Pictures are to be left out; everything else in the records must be repeated exactly.

* _Supplied material_:
····················

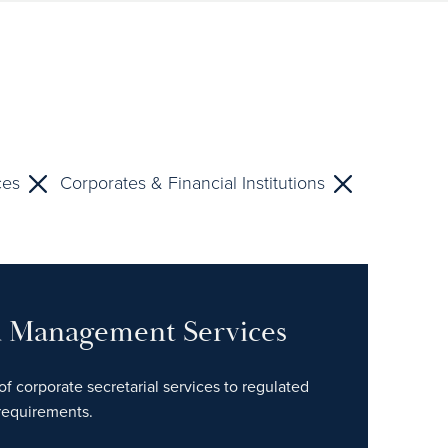
ces
Corporates & Financial Institutions
nd Management Services
of corporate secretarial services to regulated
 requirements.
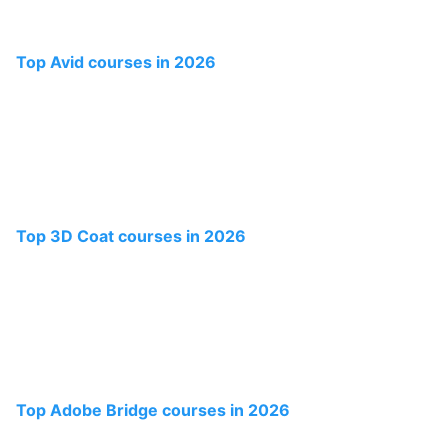
Top Avid courses in 2026
Top 3D Coat courses in 2026
Top Adobe Bridge courses in 2026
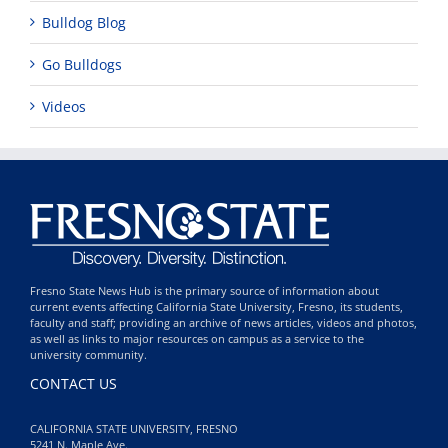
Bulldog Blog
Go Bulldogs
Videos
Fresno State News Hub is the primary source of information about
current events affecting California State University, Fresno, its students,
faculty and staff; providing an archive of news articles, videos and photos,
as well as links to major resources on campus as a service to the
university community.
CONTACT US
CALIFORNIA STATE UNIVERSITY, FRESNO
5241 N. Maple Ave.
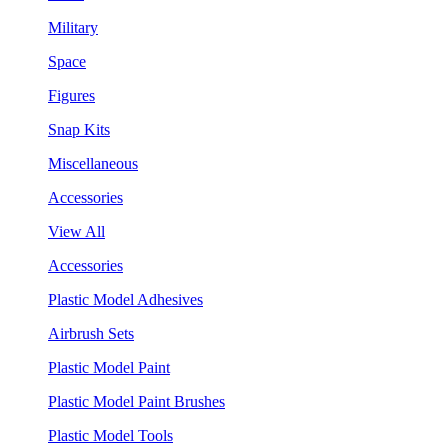
Military
Space
Figures
Snap Kits
Miscellaneous
Accessories
View All
Accessories
Plastic Model Adhesives
Airbrush Sets
Plastic Model Paint
Plastic Model Paint Brushes
Plastic Model Tools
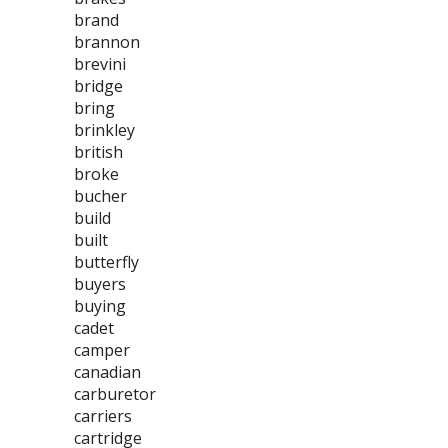
brand
brannon
brevini
bridge
bring
brinkley
british
broke
bucher
build
built
butterfly
buyers
buying
cadet
camper
canadian
carburetor
carriers
cartridge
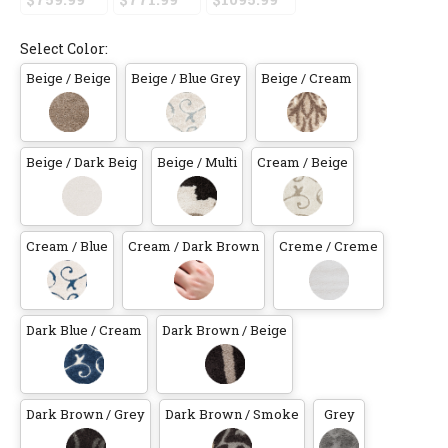
Select Color:
Beige / Beige
Beige / Blue Grey
Beige / Cream
Beige / Dark Beig
Beige / Multi
Cream / Beige
Cream / Blue
Cream / Dark Brown
Creme / Creme
Dark Blue / Cream
Dark Brown / Beige
Dark Brown / Grey
Dark Brown / Smoke
Grey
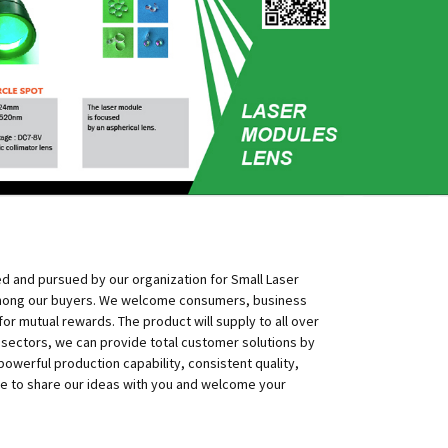
ed and pursued by our organization for Small Laser
 among our buyers. We welcome consumers, business
r mutual rewards. The product will supply to all over
e sectors, we can provide total customer solutions by
powerful production capability, consistent quality,
like to share our ideas with you and welcome your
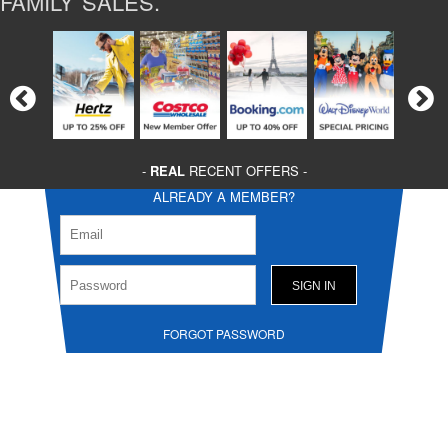
FAMILY SALES.
-
REAL
RECENT OFFERS -
ALREADY A MEMBER?
FORGOT PASSWORD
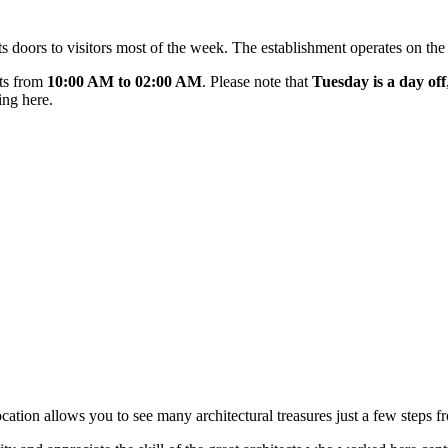
s doors to visitors most of the week. The establishment operates on the
ts from
10:00 AM to 02:00 AM
. Please note that
Tuesday is a day off
ing here.
location allows you to see many architectural treasures just a few steps f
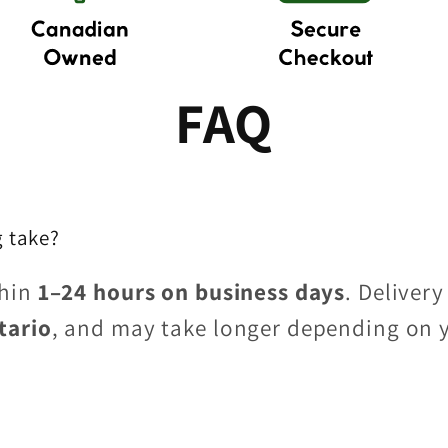
FAQ
 take?
thin
1–24 hours on business days
. Delivery
tario
, and may take longer depending on 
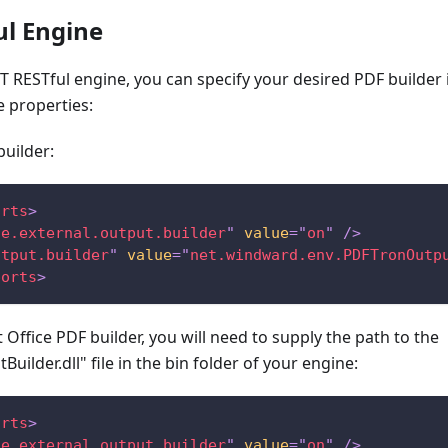
ul Engine
ET RESTful engine, you can specify your desired PDF builder i
e properties:
builder:
orts
>
se.external.output.builder
"
value
=
"
on
"
/>
utput.builder
"
value
=
"
net.windward.env.PDFTronOutp
ports
>
 Office PDF builder, you will need to supply the path to the
Builder.dll" file in the bin folder of your engine:
orts
>
se.external.output.builder
"
value
=
"
on
"
/>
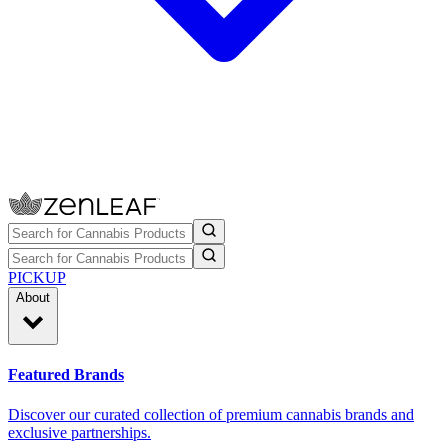
PICKUP
About
Featured Brands
Discover our curated collection of premium cannabis brands and
exclusive partnerships.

····················

* _Expected answer_:
ces
Corporates & Financial Institutions
nd Management Services
of corporate secretarial services to regulated
 requirements.
Top Avid courses in 2026
Top 3D Coat courses in 2026
Top Adobe Bridge courses in 2026
Bulldog Blog
Go Bulldogs
Videos
Fresno State News Hub is the primary source of information about
current events affecting California State University, Fresno, its students,
faculty and staff; providing an archive of news articles, videos and photos,
as well as links to major resources on campus as a service to the
university community.
CONTACT US
CALIFORNIA STATE UNIVERSITY, FRESNO
5241 N. Maple Ave.
Military
Space
Figures
Snap Kits
Miscellaneous
Accessories
View All
Accessories
Plastic Model Adhesives
Airbrush Sets
Plastic Model Paint
Plastic Model Paint Brushes
Plastic Model Tools
brand
brannon
brevini
bridge
bring
brinkley
british
broke
bucher
build
built
butterfly
buyers
buying
cadet
camper
canadian
carburetor
carriers
cartridge
Select Color:
Beige / Beige
Beige / Blue Grey
Beige / Cream
Beige / Dark Beig
Beige / Multi
Cream / Beige
Cream / Blue
Cream / Dark Brown
Creme / Creme
Dark Blue / Cream
Dark Brown / Beige
Dark Brown / Grey
Dark Brown / Smoke
Grey
ed and pursued by our organization for Small Laser
 among our buyers. We welcome consumers, business
r mutual rewards. The product will supply to all over
e sectors, we can provide total customer solutions by
powerful production capability, consistent quality,
like to share our ideas with you and welcome your
FAMILY SALES.
-
REAL
RECENT OFFERS -
ALREADY A MEMBER?
FORGOT PASSWORD
s doors to visitors most of the week. The establishment operates on the
ts from
10:00 AM to 02:00 AM
. Please note that
Tuesday is a day off
ing here.
location allows you to see many architectural treasures just a few steps f
FAQ
 take?
thin
1–24 hours on business days
. Delivery
tario
, and may take longer depending on 
ul Engine
ET RESTful engine, you can specify your desired PDF builder i
e properties:
builder:
orts
>
se.external.output.builder
"
value
=
"
on
"
/>
utput.builder
"
value
=
"
net.windward.env.PDFTronOutp
ports
>
 Office PDF builder, you will need to supply the path to the
Builder.dll" file in the bin folder of your engine:
orts
>
se.external.output.builder
"
value
=
"
on
"
/>
PICKUP
About
Featured Brands
Discover our curated collection of premium cannabis brands and
exclusive partnerships.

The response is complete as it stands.